- Problem description -
Among the entries below, count each line holding the word "motores". Write only the number.
##############################
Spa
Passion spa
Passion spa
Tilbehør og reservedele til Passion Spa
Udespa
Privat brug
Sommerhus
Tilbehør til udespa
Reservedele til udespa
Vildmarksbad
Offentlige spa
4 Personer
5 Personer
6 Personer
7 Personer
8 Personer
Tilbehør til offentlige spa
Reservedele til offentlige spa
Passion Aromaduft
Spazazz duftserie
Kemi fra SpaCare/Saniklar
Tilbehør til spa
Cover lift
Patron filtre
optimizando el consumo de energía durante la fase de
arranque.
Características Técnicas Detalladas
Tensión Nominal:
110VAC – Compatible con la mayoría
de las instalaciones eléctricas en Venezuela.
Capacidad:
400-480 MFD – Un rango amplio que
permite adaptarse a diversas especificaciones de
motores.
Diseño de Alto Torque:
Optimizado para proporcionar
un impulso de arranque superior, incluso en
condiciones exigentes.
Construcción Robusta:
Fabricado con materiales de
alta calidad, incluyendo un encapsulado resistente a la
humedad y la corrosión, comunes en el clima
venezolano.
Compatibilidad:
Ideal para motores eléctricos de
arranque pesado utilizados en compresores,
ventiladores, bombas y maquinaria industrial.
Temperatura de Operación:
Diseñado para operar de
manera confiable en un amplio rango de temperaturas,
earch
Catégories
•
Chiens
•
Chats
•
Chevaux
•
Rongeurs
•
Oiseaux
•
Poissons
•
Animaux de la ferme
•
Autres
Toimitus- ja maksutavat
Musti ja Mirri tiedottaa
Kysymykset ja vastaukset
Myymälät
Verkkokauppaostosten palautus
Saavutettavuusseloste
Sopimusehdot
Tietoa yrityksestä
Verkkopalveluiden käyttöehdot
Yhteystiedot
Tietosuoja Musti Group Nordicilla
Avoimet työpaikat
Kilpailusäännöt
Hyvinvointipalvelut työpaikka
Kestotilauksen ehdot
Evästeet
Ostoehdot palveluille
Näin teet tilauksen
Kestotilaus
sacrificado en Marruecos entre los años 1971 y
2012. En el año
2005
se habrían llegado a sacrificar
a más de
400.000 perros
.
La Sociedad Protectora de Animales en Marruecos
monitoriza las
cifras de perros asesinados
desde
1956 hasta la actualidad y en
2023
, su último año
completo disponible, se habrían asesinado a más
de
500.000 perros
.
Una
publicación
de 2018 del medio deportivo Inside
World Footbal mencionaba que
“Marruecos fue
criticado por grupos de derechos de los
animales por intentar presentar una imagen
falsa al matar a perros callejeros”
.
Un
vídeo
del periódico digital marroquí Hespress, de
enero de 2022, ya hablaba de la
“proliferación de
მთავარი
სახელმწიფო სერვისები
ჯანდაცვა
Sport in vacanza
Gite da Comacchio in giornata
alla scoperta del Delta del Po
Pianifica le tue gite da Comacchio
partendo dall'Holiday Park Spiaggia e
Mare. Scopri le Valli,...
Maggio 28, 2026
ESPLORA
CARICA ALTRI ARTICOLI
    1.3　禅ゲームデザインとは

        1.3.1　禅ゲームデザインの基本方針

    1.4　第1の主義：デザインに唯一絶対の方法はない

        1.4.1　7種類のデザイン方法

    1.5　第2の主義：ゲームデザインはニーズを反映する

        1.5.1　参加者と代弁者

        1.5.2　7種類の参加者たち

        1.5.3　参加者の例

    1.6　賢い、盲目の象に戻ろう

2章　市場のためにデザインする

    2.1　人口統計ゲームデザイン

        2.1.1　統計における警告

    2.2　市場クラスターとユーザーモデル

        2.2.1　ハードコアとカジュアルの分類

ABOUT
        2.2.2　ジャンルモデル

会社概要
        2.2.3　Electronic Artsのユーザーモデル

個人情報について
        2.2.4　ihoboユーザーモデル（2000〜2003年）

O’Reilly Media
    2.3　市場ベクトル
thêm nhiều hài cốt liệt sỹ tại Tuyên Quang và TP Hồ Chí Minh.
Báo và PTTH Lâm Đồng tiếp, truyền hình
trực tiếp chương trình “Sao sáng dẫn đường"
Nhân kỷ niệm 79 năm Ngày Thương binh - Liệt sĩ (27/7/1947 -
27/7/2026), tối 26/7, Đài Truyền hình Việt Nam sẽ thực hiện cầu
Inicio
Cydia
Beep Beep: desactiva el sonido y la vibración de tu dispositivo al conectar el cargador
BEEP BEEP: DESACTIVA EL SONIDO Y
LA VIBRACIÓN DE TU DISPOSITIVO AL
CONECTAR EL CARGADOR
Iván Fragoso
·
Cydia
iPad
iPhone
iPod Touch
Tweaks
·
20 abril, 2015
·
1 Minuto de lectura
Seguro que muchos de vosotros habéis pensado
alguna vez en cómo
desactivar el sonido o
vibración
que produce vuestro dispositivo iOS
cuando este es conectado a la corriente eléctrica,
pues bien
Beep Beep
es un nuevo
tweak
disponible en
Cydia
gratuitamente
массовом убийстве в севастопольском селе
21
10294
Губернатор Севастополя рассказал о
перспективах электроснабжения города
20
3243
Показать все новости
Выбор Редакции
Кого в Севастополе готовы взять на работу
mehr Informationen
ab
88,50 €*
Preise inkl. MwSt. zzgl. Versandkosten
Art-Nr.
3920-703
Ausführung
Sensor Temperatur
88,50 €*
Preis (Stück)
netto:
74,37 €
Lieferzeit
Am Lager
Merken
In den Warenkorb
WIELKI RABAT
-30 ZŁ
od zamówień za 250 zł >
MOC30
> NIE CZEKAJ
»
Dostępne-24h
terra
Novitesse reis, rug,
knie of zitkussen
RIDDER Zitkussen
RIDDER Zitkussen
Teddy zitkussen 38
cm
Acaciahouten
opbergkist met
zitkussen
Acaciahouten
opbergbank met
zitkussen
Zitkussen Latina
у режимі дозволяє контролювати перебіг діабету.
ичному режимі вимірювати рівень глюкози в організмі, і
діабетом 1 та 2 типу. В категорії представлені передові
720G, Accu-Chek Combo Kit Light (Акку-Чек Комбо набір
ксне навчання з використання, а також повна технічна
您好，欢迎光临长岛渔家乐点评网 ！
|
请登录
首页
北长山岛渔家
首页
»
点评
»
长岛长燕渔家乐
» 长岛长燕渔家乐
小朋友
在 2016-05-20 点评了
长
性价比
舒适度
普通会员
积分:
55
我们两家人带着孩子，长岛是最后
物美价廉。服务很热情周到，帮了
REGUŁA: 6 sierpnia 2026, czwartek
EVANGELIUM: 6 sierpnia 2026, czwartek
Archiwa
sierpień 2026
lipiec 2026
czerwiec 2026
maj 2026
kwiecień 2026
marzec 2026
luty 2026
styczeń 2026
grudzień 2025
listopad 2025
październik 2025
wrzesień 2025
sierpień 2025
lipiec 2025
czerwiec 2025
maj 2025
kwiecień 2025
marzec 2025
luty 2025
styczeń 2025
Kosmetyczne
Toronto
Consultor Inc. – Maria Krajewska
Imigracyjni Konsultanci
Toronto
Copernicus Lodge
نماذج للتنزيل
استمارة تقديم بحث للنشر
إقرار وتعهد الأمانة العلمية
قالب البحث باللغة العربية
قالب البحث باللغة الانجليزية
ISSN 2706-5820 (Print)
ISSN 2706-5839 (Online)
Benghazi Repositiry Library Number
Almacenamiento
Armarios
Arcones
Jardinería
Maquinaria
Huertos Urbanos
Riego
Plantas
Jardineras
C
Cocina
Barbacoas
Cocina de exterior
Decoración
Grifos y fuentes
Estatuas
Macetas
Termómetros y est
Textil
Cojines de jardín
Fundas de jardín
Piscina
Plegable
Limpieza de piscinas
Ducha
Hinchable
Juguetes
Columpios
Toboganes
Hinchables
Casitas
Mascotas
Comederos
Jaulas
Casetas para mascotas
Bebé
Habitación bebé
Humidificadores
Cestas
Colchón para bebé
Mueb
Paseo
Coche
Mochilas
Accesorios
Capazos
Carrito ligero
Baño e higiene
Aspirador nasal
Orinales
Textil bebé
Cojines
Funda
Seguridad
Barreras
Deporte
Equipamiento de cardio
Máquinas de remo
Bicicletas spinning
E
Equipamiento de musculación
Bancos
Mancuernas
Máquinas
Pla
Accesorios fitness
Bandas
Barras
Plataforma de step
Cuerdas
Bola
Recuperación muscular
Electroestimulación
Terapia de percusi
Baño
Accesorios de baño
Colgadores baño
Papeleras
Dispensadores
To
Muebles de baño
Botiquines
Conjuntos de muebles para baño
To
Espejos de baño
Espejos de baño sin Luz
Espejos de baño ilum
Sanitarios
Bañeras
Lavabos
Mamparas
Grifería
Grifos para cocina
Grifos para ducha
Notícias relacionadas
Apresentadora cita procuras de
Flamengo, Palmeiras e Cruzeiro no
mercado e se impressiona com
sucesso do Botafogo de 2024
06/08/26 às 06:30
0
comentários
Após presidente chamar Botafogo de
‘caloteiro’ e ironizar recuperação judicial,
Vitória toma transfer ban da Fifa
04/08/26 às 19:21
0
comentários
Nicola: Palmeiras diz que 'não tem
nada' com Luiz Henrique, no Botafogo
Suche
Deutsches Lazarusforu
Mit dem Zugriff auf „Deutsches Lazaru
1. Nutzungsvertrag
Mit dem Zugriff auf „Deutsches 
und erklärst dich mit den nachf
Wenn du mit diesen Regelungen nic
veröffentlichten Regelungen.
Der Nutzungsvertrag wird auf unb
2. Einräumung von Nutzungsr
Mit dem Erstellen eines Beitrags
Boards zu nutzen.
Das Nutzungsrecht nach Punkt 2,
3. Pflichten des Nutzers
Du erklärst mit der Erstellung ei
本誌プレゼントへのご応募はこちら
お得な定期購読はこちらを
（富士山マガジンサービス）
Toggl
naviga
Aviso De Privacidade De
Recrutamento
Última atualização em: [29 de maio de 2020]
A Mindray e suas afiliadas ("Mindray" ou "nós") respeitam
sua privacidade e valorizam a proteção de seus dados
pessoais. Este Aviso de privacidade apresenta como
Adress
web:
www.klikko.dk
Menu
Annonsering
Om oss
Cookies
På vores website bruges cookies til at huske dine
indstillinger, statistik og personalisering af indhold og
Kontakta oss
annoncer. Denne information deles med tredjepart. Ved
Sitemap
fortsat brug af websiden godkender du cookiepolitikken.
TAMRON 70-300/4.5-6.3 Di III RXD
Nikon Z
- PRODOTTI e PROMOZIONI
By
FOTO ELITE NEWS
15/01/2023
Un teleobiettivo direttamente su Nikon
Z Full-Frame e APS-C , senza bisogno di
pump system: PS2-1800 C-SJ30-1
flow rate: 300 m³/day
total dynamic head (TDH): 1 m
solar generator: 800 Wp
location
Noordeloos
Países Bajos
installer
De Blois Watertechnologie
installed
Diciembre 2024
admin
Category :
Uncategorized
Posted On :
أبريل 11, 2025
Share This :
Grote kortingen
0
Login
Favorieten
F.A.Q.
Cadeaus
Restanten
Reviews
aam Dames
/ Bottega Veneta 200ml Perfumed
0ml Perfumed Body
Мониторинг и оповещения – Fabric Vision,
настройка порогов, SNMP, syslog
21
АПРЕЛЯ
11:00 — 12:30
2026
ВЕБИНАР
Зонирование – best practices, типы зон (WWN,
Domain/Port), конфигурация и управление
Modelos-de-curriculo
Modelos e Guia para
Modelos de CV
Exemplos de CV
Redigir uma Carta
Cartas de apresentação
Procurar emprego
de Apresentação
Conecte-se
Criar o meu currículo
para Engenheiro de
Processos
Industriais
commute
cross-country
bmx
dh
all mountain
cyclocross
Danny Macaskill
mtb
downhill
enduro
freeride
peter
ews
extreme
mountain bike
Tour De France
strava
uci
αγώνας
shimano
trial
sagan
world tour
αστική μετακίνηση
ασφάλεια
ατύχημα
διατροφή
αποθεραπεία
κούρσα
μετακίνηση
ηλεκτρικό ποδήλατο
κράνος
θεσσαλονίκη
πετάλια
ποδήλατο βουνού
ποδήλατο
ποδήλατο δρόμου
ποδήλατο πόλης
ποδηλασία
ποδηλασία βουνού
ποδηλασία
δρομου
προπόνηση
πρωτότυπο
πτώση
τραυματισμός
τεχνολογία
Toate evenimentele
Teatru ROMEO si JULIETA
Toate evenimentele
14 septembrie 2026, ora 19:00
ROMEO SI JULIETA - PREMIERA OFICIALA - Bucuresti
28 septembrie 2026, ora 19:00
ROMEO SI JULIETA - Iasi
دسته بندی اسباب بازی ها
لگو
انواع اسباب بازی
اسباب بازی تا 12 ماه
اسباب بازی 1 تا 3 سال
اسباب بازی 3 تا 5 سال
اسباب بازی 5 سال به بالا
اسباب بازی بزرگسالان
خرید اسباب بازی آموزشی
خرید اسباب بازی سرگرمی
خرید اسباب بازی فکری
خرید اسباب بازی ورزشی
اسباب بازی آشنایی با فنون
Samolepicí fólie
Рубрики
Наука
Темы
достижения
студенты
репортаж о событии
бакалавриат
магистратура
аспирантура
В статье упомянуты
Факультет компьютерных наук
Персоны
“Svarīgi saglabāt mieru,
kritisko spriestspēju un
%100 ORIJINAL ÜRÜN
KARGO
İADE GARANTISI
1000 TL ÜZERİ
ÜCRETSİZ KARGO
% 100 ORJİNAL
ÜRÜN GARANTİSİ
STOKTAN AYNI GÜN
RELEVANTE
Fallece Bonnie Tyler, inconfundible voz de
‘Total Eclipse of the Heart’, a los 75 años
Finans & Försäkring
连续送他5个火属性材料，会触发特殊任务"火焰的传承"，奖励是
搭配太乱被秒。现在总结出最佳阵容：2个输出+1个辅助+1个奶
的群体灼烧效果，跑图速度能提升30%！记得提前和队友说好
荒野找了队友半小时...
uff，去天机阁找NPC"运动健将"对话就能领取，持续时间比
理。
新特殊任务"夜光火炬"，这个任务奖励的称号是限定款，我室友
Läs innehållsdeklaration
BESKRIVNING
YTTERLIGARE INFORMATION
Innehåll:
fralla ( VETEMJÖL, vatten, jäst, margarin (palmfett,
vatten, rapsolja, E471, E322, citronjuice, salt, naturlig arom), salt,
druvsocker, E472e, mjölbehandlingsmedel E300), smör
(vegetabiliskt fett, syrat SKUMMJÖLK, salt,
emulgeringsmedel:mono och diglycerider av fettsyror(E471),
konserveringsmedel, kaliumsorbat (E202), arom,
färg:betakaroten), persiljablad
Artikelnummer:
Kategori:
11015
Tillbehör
##############################
- Reply to the task -
2